If it weren’t for this daily reminder to accept my situation…my injury, my foggy brain, my genuine need to put my business before my personal projects…I would have guilted myself into a self-inflicted coma, maintained by a steady overdose on chocolate and wine, my preferred self-pity salve.
Meditation was the foundation.
It allowed me to accept my limitations and put priorities first, letting go of the (often ridiculous) expectations that I layer on myself.
This meant that even when deadlines loomed and I felt overwhelmed at just the idea of locating and pulling on a sports bra, I still chose to go to the gym, to move my body, to make yoga a ritual of emotional and physical strength.
It also meant that I was open to all sorts of inspiration.
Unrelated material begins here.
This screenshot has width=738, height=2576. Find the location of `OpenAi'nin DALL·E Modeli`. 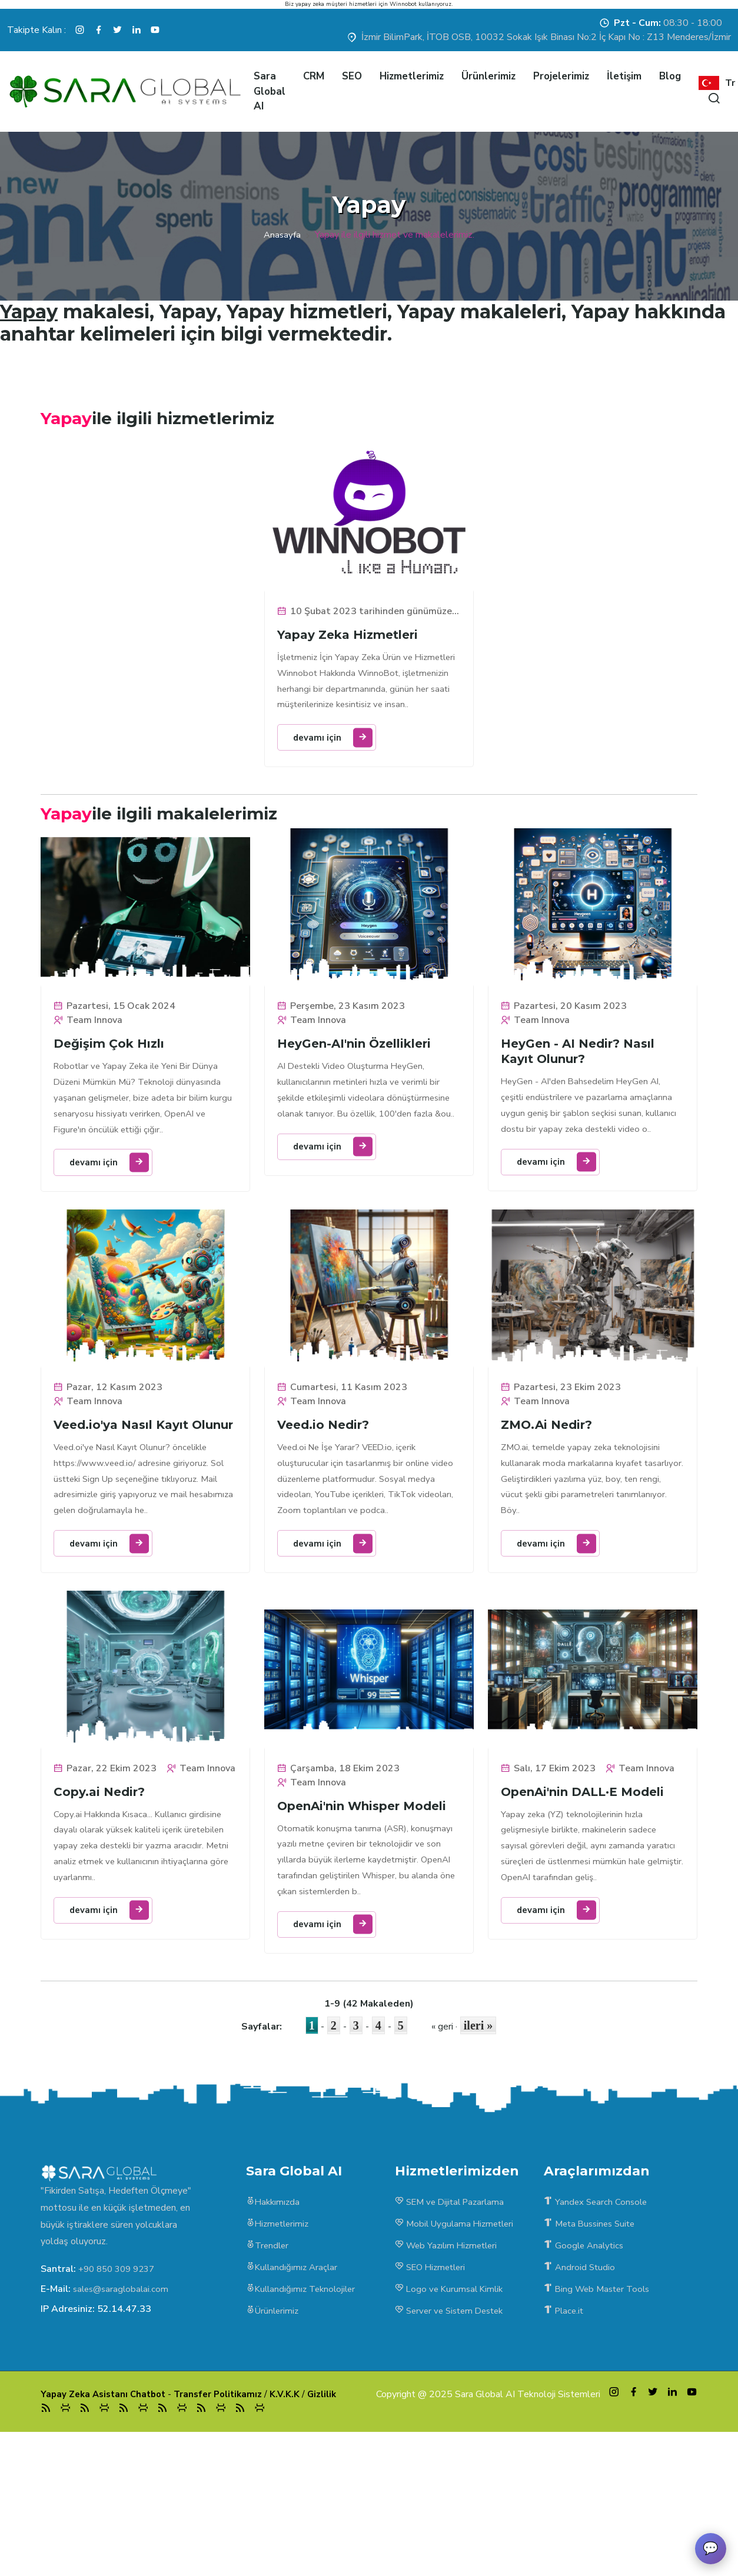

OpenAi'nin DALL·E Modeli is located at coordinates (584, 1885).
During the frequent “in-between” breaks in my life – when I was sitting in the school carpool line or waiting in line at the pharmacy – I always had a great book and highlighter handy.
It’s been a difficult month. And it took that long to find my new equilibrium.
The injury was that one evil domino that knocked down all of the others, forcing me to roll with what life had in store and make the most of it, and on some days just accept that I would do nothing but binge-watch Netflix in bed with a heat pad and Nova the hematoma for company (yes, I named it).
Acceptance: I am not in control.
I can choose to fight this fact in vain, or expect some exciting plot twists, absorb a lesson or two, and then continue forward with more wisdom.